- **Your task**: Output each record below exactly, leaving any picture out of the copy.

☆ ☆ ☆ ☆

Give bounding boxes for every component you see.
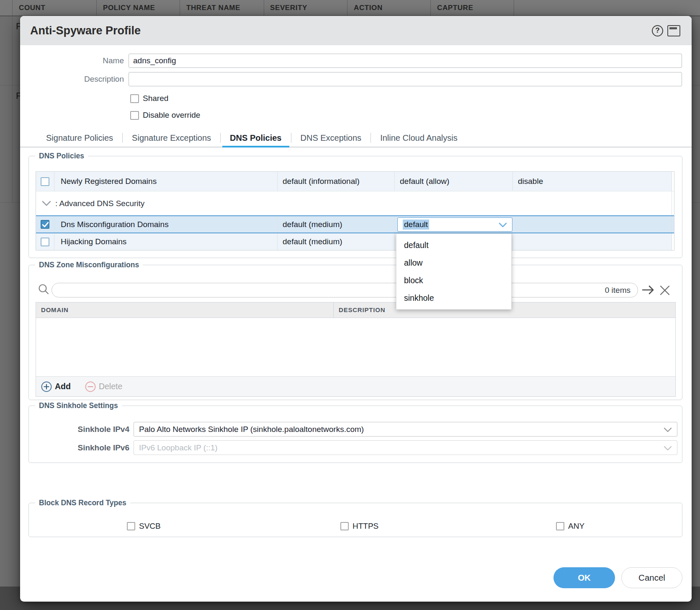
sinkhole-ipv6-label: Sinkhole IPv6 (29, 440, 129, 455)
dropdown-option-allow[interactable]: allow (396, 254, 511, 271)
policy-severity: default (medium) (277, 233, 394, 250)
dns-misconfiguration-checkbox[interactable] (41, 220, 49, 229)
block-dns-record-types-section: Block DNS Record Types SVCB HTTPS ANY (28, 503, 682, 537)
dropdown-option-sinkhole[interactable]: sinkhole (396, 289, 511, 307)
dns-policies-table: Newly Registered Domains default (inform… (36, 171, 674, 251)
domain-table: DOMAIN DESCRIPTION Add (36, 302, 676, 397)
disable-override-checkbox-row: Disable override (130, 111, 200, 120)
description-label: Description (20, 72, 124, 86)
tab-inline-cloud-analysis[interactable]: Inline Cloud Analysis (371, 130, 467, 147)
table-row-hijacking-domains[interactable]: Hijacking Domains default (medium) (36, 233, 674, 250)
column-divider (514, 0, 514, 16)
add-button[interactable]: Add (41, 381, 71, 392)
column-divider (347, 0, 347, 16)
disable-override-label: Disable override (143, 111, 200, 120)
description-input[interactable] (129, 72, 682, 86)
column-divider (264, 0, 264, 16)
dropdown-option-block[interactable]: block (396, 271, 511, 289)
chevron-down-icon (664, 446, 672, 451)
tab-signature-exceptions[interactable]: Signature Exceptions (123, 130, 220, 147)
chevron-down-icon (664, 427, 672, 432)
policy-name: Dns Misconfiguration Domains (54, 216, 277, 233)
policy-name: Hijacking Domains (54, 233, 277, 250)
any-checkbox-row: ANY (556, 522, 584, 531)
table-group-row-advanced-dns-security[interactable]: : Advanced DNS Security (36, 191, 674, 215)
scroll-gutter (672, 191, 674, 215)
cancel-button[interactable]: Cancel (621, 567, 682, 588)
column-header-threat-name: THREAT NAME (186, 0, 240, 16)
sinkhole-ipv4-value: Palo Alto Networks Sinkhole IP (sinkhole… (139, 425, 364, 434)
shared-checkbox[interactable] (130, 94, 139, 103)
sinkhole-ipv4-label: Sinkhole IPv4 (29, 422, 129, 437)
policy-packet-capture[interactable] (512, 233, 674, 250)
table-row-dns-misconfiguration-domains[interactable]: Dns Misconfiguration Domains default (me… (36, 215, 674, 233)
name-label: Name (20, 54, 124, 68)
dns-zone-misconfigurations-section: DNS Zone Misconfigurations 0 items DOMAI… (28, 265, 682, 400)
sinkhole-ipv6-select[interactable]: IPv6 Loopback IP (::1) (134, 440, 677, 455)
anti-spyware-profile-dialog: Anti-Spyware Profile ? Name Description … (20, 16, 692, 602)
table-left-gridline (12, 16, 13, 202)
clear-filter-icon[interactable] (659, 285, 670, 296)
sinkhole-ipv6-value: IPv6 Loopback IP (::1) (139, 443, 218, 452)
shared-checkbox-row: Shared (130, 94, 168, 103)
table-row-newly-registered-domains[interactable]: Newly Registered Domains default (inform… (36, 172, 674, 191)
hijacking-checkbox[interactable] (41, 238, 49, 246)
newly-registered-checkbox[interactable] (41, 177, 49, 186)
screen: COUNT POLICY NAME THREAT NAME SEVERITY A… (0, 0, 700, 610)
any-label: ANY (568, 522, 584, 531)
https-checkbox[interactable] (340, 522, 349, 530)
tab-dns-exceptions[interactable]: DNS Exceptions (291, 130, 371, 147)
policy-packet-capture[interactable]: disable (512, 172, 674, 191)
chevron-down-icon[interactable] (42, 201, 51, 206)
chevron-down-icon[interactable] (499, 222, 507, 227)
delete-button[interactable]: Delete (85, 381, 122, 392)
scroll-gutter (672, 233, 674, 250)
action-combobox[interactable]: default (397, 217, 512, 232)
dropdown-option-default[interactable]: default (396, 236, 511, 254)
action-dropdown-menu: default allow block sinkhole (396, 233, 512, 310)
items-count-badge: 0 items (605, 283, 631, 297)
svcb-checkbox[interactable] (127, 522, 135, 530)
tab-signature-policies[interactable]: Signature Policies (37, 130, 122, 147)
domain-column-header: DOMAIN (41, 306, 69, 313)
group-label: : Advanced DNS Security (55, 199, 144, 208)
scroll-gutter (672, 172, 674, 191)
checkmark-icon (42, 222, 49, 228)
svcb-checkbox-row: SVCB (127, 522, 161, 531)
tab-bar: Signature Policies Signature Exceptions … (20, 130, 692, 147)
apply-filter-arrow-icon[interactable] (642, 284, 655, 295)
disable-override-checkbox[interactable] (130, 111, 139, 120)
dns-policies-section: DNS Policies Newly Registered Domains de… (28, 156, 682, 258)
column-header-severity: SEVERITY (270, 0, 307, 16)
domain-table-body-empty[interactable] (36, 318, 675, 376)
restore-window-icon[interactable] (667, 25, 680, 36)
help-icon[interactable]: ? (652, 25, 663, 36)
column-header-action: ACTION (354, 0, 383, 16)
policy-action[interactable]: default (allow) (394, 172, 512, 191)
dns-policies-legend: DNS Policies (35, 152, 88, 160)
name-input[interactable] (129, 54, 682, 68)
dns-sinkhole-settings-section: DNS Sinkhole Settings Sinkhole IPv4 Palo… (28, 406, 682, 463)
policy-severity: default (informational) (277, 172, 394, 191)
column-header-count: COUNT (19, 0, 45, 16)
scroll-gutter (672, 216, 674, 233)
column-divider (430, 0, 431, 16)
sinkhole-ipv4-select[interactable]: Palo Alto Networks Sinkhole IP (sinkhole… (134, 422, 677, 437)
svcb-label: SVCB (139, 522, 161, 531)
https-checkbox-row: HTTPS (340, 522, 378, 531)
domain-search-input[interactable]: 0 items (51, 283, 638, 297)
column-divider (96, 0, 97, 16)
any-checkbox[interactable] (556, 522, 564, 530)
column-divider (180, 0, 180, 16)
column-header-policy-name: POLICY NAME (103, 0, 155, 16)
dialog-title: Anti-Spyware Profile (30, 16, 141, 45)
add-button-label: Add (55, 382, 71, 391)
tab-dns-policies[interactable]: DNS Policies (221, 130, 291, 147)
policy-severity: default (medium) (277, 216, 394, 233)
policy-action-cell: default (394, 216, 512, 233)
https-label: HTTPS (353, 522, 378, 531)
shared-label: Shared (143, 94, 168, 103)
policy-packet-capture (512, 216, 674, 233)
add-icon (41, 381, 52, 392)
ok-button[interactable]: OK (553, 567, 615, 588)
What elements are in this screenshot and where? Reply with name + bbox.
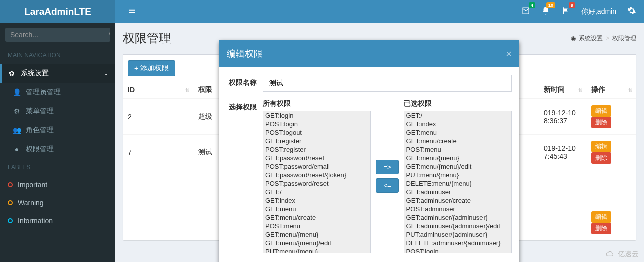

☆ ☆ ☆ ☆

- **Response area**:
Give bounding boxes for every component you see.
sinkhole-ipv6-label: Sinkhole IPv6 (29, 440, 129, 455)
dropdown-option-allow[interactable]: allow (396, 254, 511, 271)
policy-severity: default (medium) (277, 233, 394, 250)
dns-misconfiguration-checkbox[interactable] (41, 220, 49, 229)
block-dns-record-types-section: Block DNS Record Types SVCB HTTPS ANY (28, 503, 682, 537)
dropdown-option-sinkhole[interactable]: sinkhole (396, 289, 511, 307)
dns-policies-table: Newly Registered Domains default (inform… (36, 171, 674, 251)
domain-table: DOMAIN DESCRIPTION Add (36, 302, 676, 397)
disable-override-checkbox-row: Disable override (130, 111, 200, 120)
description-label: Description (20, 72, 124, 86)
tab-inline-cloud-analysis[interactable]: Inline Cloud Analysis (371, 130, 467, 147)
table-row-hijacking-domains[interactable]: Hijacking Domains default (medium) (36, 233, 674, 250)
column-divider (514, 0, 514, 16)
add-button[interactable]: Add (41, 381, 71, 392)
column-divider (347, 0, 347, 16)
disable-override-label: Disable override (143, 111, 200, 120)
description-input[interactable] (129, 72, 682, 86)
column-divider (264, 0, 264, 16)
dropdown-option-block[interactable]: block (396, 271, 511, 289)
chevron-down-icon (664, 446, 672, 451)
tab-signature-exceptions[interactable]: Signature Exceptions (123, 130, 220, 147)
chevron-down-icon (664, 427, 672, 432)
policy-name: Dns Misconfiguration Domains (54, 216, 277, 233)
policy-name: Hijacking Domains (54, 233, 277, 250)
any-checkbox-row: ANY (556, 522, 584, 531)
table-group-row-advanced-dns-security[interactable]: : Advanced DNS Security (36, 191, 674, 215)
scroll-gutter (672, 191, 674, 215)
cancel-button[interactable]: Cancel (621, 567, 682, 588)
column-header-threat-name: THREAT NAME (186, 0, 240, 16)
sinkhole-ipv4-value: Palo Alto Networks Sinkhole IP (sinkhole… (139, 425, 364, 434)
shared-checkbox[interactable] (130, 94, 139, 103)
sinkhole-ipv4-label: Sinkhole IPv4 (29, 422, 129, 437)
policy-packet-capture[interactable] (512, 233, 674, 250)
table-row-dns-misconfiguration-domains[interactable]: Dns Misconfiguration Domains default (me… (36, 215, 674, 233)
name-label: Name (20, 54, 124, 68)
dns-zone-misconfigurations-section: DNS Zone Misconfigurations 0 items DOMAI… (28, 265, 682, 400)
sinkhole-ipv6-select[interactable]: IPv6 Loopback IP (::1) (134, 440, 677, 455)
anti-spyware-profile-dialog: Anti-Spyware Profile ? Name Description … (20, 16, 692, 602)
table-left-gridline (12, 16, 13, 202)
clear-filter-icon[interactable] (659, 285, 670, 296)
sinkhole-ipv6-value: IPv6 Loopback IP (::1) (139, 443, 218, 452)
shared-checkbox-row: Shared (130, 94, 168, 103)
table-row-newly-registered-domains[interactable]: Newly Registered Domains default (inform… (36, 172, 674, 191)
hijacking-checkbox[interactable] (41, 238, 49, 246)
newly-registered-checkbox[interactable] (41, 177, 49, 186)
screen: COUNT POLICY NAME THREAT NAME SEVERITY A… (0, 0, 700, 610)
any-label: ANY (568, 522, 584, 531)
https-checkbox[interactable] (340, 522, 349, 530)
tab-dns-exceptions[interactable]: DNS Exceptions (291, 130, 371, 147)
policy-packet-capture[interactable]: disable (512, 172, 674, 191)
chevron-down-icon[interactable] (42, 201, 51, 206)
chevron-down-icon[interactable] (499, 222, 507, 227)
delete-button[interactable]: Delete (85, 381, 122, 392)
scroll-gutter (672, 233, 674, 250)
action-combobox[interactable]: default (397, 217, 512, 232)
dropdown-option-default[interactable]: default (396, 236, 511, 254)
action-dropdown-menu: default allow block sinkhole (396, 233, 512, 310)
items-count-badge: 0 items (605, 283, 631, 297)
svcb-checkbox[interactable] (127, 522, 135, 530)
tab-signature-policies[interactable]: Signature Policies (37, 130, 122, 147)
domain-column-header: DOMAIN (41, 306, 69, 313)
group-label: : Advanced DNS Security (55, 199, 144, 208)
scroll-gutter (672, 172, 674, 191)
checkmark-icon (42, 222, 49, 228)
svcb-checkbox-row: SVCB (127, 522, 161, 531)
tab-bar: Signature Policies Signature Exceptions … (20, 130, 692, 147)
apply-filter-arrow-icon[interactable] (642, 284, 655, 295)
disable-override-checkbox[interactable] (130, 111, 139, 120)
dns-policies-section: DNS Policies Newly Registered Domains de… (28, 156, 682, 258)
column-header-severity: SEVERITY (270, 0, 307, 16)
domain-table-body-empty[interactable] (36, 318, 675, 376)
restore-window-icon[interactable] (667, 25, 680, 36)
help-icon[interactable]: ? (652, 25, 663, 36)
column-header-action: ACTION (354, 0, 383, 16)
policy-action[interactable]: default (allow) (394, 172, 512, 191)
dns-policies-legend: DNS Policies (35, 152, 88, 160)
name-input[interactable] (129, 54, 682, 68)
dns-sinkhole-settings-section: DNS Sinkhole Settings Sinkhole IPv4 Palo… (28, 406, 682, 463)
policy-severity: default (informational) (277, 172, 394, 191)
column-header-count: COUNT (19, 0, 45, 16)
scroll-gutter (672, 216, 674, 233)
column-divider (430, 0, 431, 16)
sinkhole-ipv4-select[interactable]: Palo Alto Networks Sinkhole IP (sinkhole… (134, 422, 677, 437)
svcb-label: SVCB (139, 522, 161, 531)
https-checkbox-row: HTTPS (340, 522, 378, 531)
domain-search-input[interactable]: 0 items (51, 283, 638, 297)
column-divider (96, 0, 97, 16)
any-checkbox[interactable] (556, 522, 564, 530)
column-divider (180, 0, 180, 16)
column-header-policy-name: POLICY NAME (103, 0, 155, 16)
dialog-title: Anti-Spyware Profile (30, 16, 141, 45)
add-button-label: Add (55, 382, 71, 391)
tab-dns-policies[interactable]: DNS Policies (221, 130, 291, 147)
policy-severity: default (medium) (277, 216, 394, 233)
policy-action-cell: default (394, 216, 512, 233)
https-label: HTTPS (353, 522, 378, 531)
shared-label: Shared (143, 94, 168, 103)
policy-packet-capture (512, 216, 674, 233)
add-icon (41, 381, 52, 392)
ok-button[interactable]: OK (553, 567, 615, 588)
What elements are in this screenshot and where? Reply with name + bbox.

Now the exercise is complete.